Деньги — дело наживное,Об них нечего тужить;Вот любовь — дело другое,Ею надоть дорожить!
— Шевелись, честной народ, потихоньку, богатей помаленьку!
Монах, сдвинув на затылок чёрную скуфейку, тоже стоял у стола; Лука стал сзади него, пригнулся и посмотрел из-под мышки монаха на стол: над коричневым его квадратом летали чьи-то руки, перебрасывая неуловимо быстрыми движениями три измятые карты.
— Король, дама, валет! Ставь, ребята! Полтина на валета? Есть! Дана! Эх, остаться мне сегодня без порток!
— Преопасная забава! — сказал монах Луке. Бойкий парень снял шапку, ветер трепал его рыжеватые волосы, набрасывая их на белый лоб и крепкие щёки, пред ним лежали кучка смятых бумажных денег и кружки серебряных монет, он бросал их во все стороны, снова собирал к себе, его красные губы неустанно шевелились, и всё время он балагурил, задевая Луку дразнящим взглядом.
— Чисто играет, заманчиво! — бормотал монах. — Вон тот, носатый, целковых двадцать нахватал у него…
Лука посмотрел на безволосое, неподвижное лицо носатого человека, ему показались знакомыми исковерканный оспой лоб, изрытые щёки, щербатое, изъеденное ухо. Стоял рябой прямо и крепко, двигал деньги пальцами по столу молча, с небрежением богатого и нежадного. В тёмных ямах под его лбом спокойно блестели прозрачные, как лёд, глаза.
— Оберёт он бойкача, — вздохнув, сказал монах и, помолчав, предложил Луке:
— Поставь полтинку, авось возьмёшь на счастье солдатское…
Это уже было решено Лукою, он торопливо сунул руку в карман, рука дрожала, вынул три двугривенных и сунул их на стол; парень перебросил карты, две монеты подвинул к себе, накрыл третью рублём и крикнул:
— Получи, служба, и — проваливай с мелочью!
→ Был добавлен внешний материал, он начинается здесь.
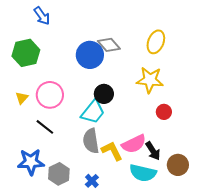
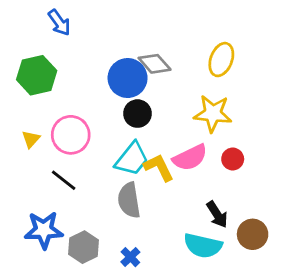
black circle: (104, 94) -> (137, 114), moved
pink semicircle: (134, 144) -> (190, 158), moved
yellow L-shape: (112, 151) -> (159, 168), moved

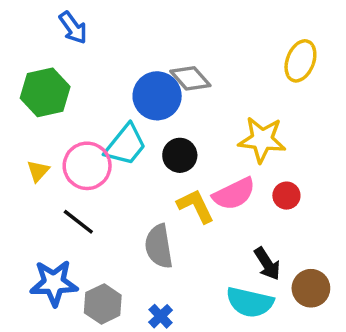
yellow ellipse: (221, 60) -> (300, 61), moved
black circle: (137, 114) -> (180, 155), moved
cyan trapezoid: (132, 159) -> (126, 145), moved

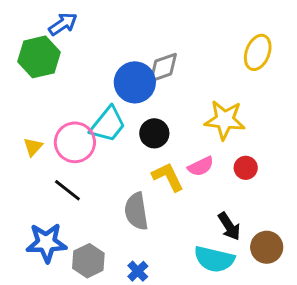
blue arrow: (73, 28) -> (63, 24), turned -88
gray diamond: (190, 78) -> (163, 67), turned -68
green hexagon: (45, 92) -> (39, 57), moved
pink semicircle: (234, 194) -> (201, 166), size x0.7

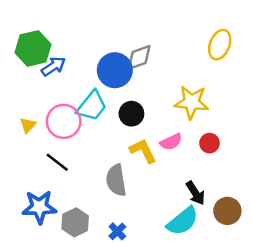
blue arrow: (63, 24) -> (53, 66), moved
cyan semicircle: (214, 259) -> (183, 221), turned -52

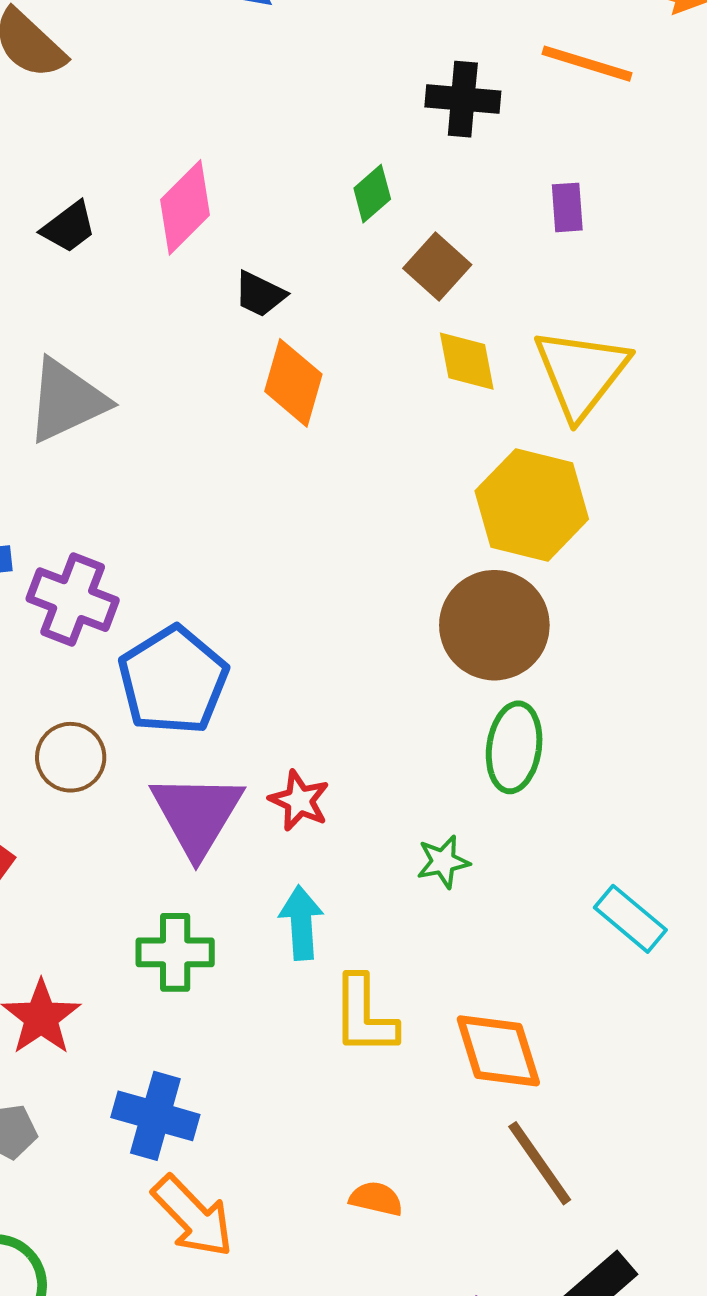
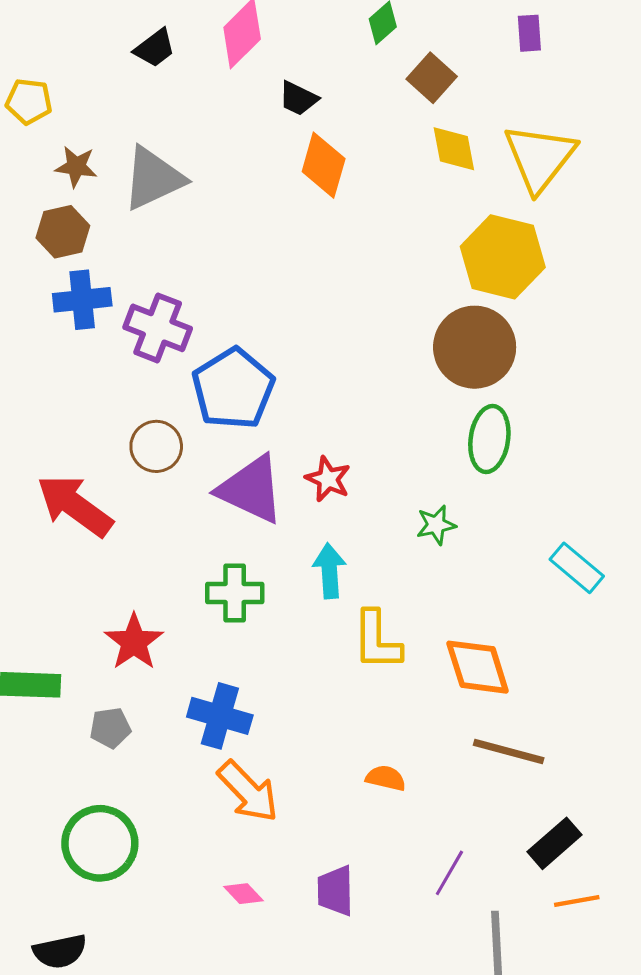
purple triangle: (197, 814) -> (251, 489), turned -36
brown line: (540, 1163) -> (509, 751), turned -40

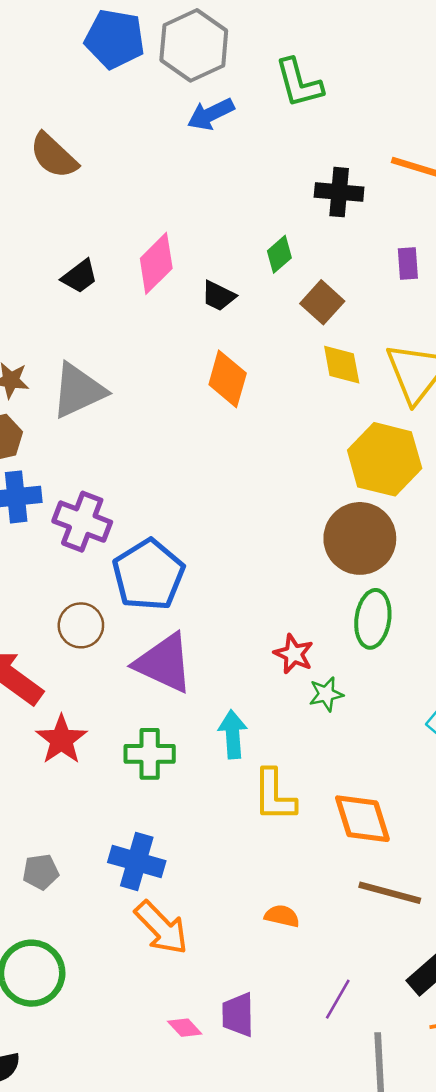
black trapezoid: (298, 98) -> (218, 296), moved
red star: (328, 479) -> (294, 654), moved
red star: (134, 642) -> (61, 740), moved
pink diamond: (244, 894) -> (185, 1028), moved

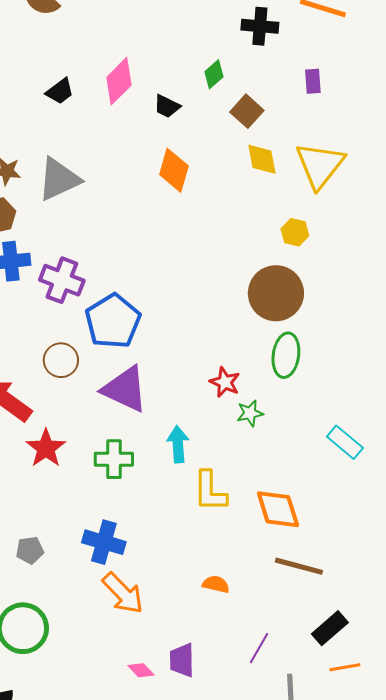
yellow hexagon: (385, 459) -> (295, 232), size x0.5

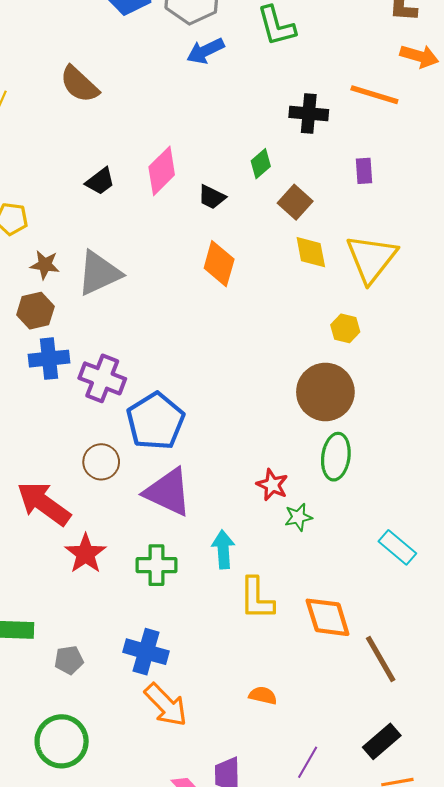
brown line: (299, 566) -> (381, 659), moved, turned 45

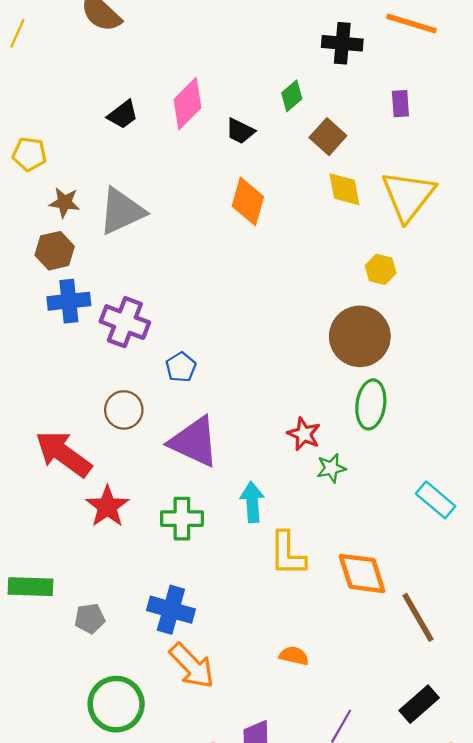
blue pentagon: (155, 421) -> (181, 367), size x0.5
green circle: (62, 741) -> (116, 704), moved

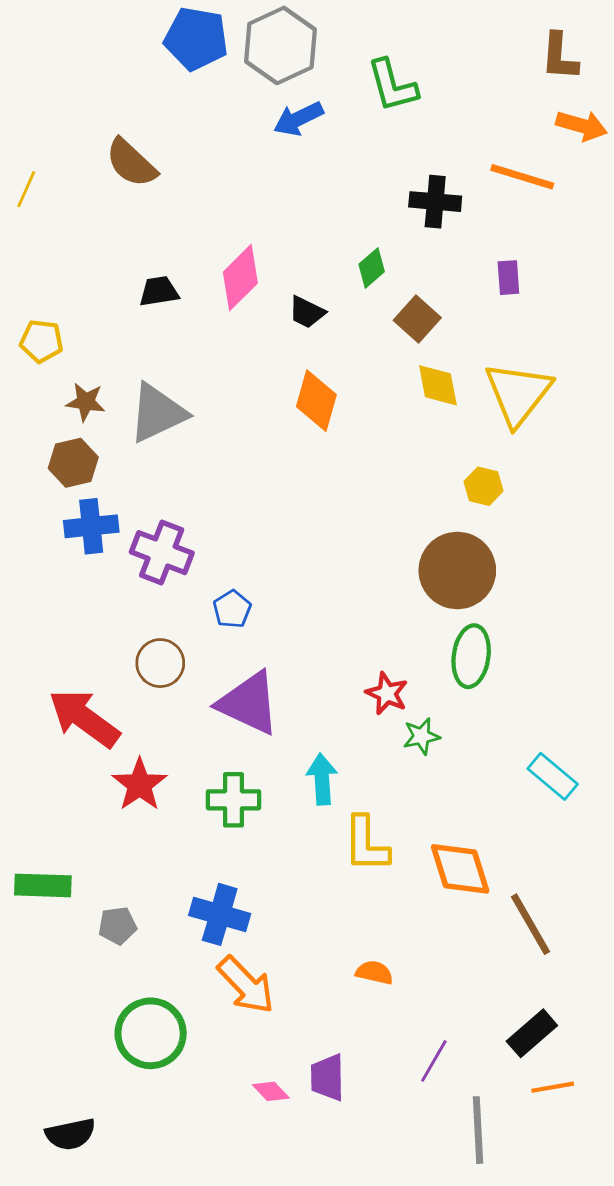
black trapezoid: (123, 115) -> (159, 291), turned -152

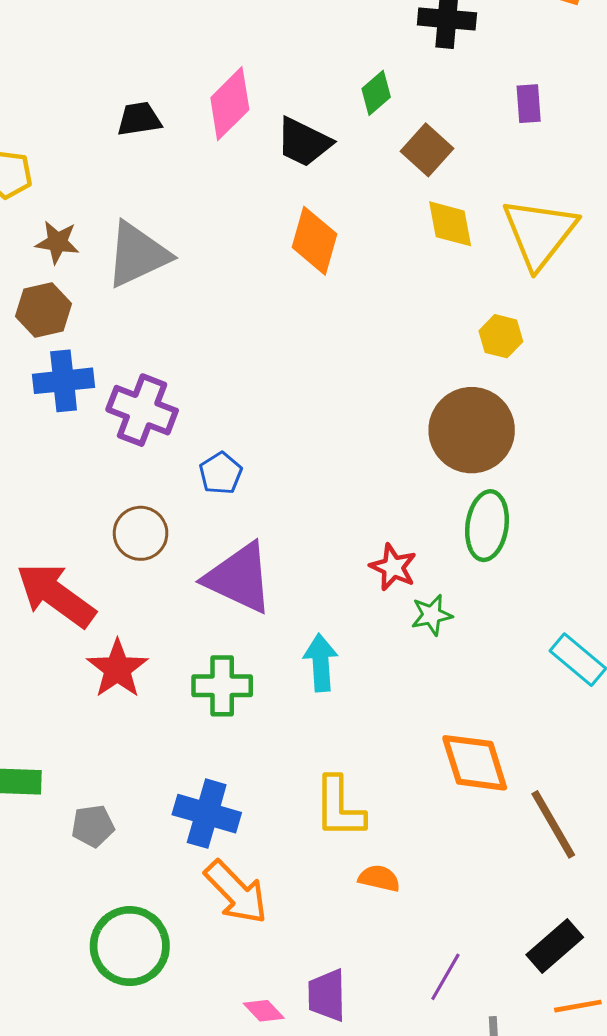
black trapezoid: (307, 312) -> (304, 142), size x1.4
yellow L-shape: (366, 844) -> (339, 807), moved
Тут игра широкая, по всю душу! Кто идёт, что несёт?
— На короля — рубль! — твёрдо сказал Лука, и его тотчас закружил радужный вихрь острого возбуждения; всё отошло — монах и все люди пропали, но в груди стало как-то приятно тесно и тепло, точно во хмелю. Он видел пред собою только горячие глаза игрока, его неуловимые руки, карты и деньги, — деньги всё подвигались на край стола, к животу солдата, от них исходило пьяное тепло, лицо Луки покрылось потом, он весь разомлел, и у него ослабли ноги.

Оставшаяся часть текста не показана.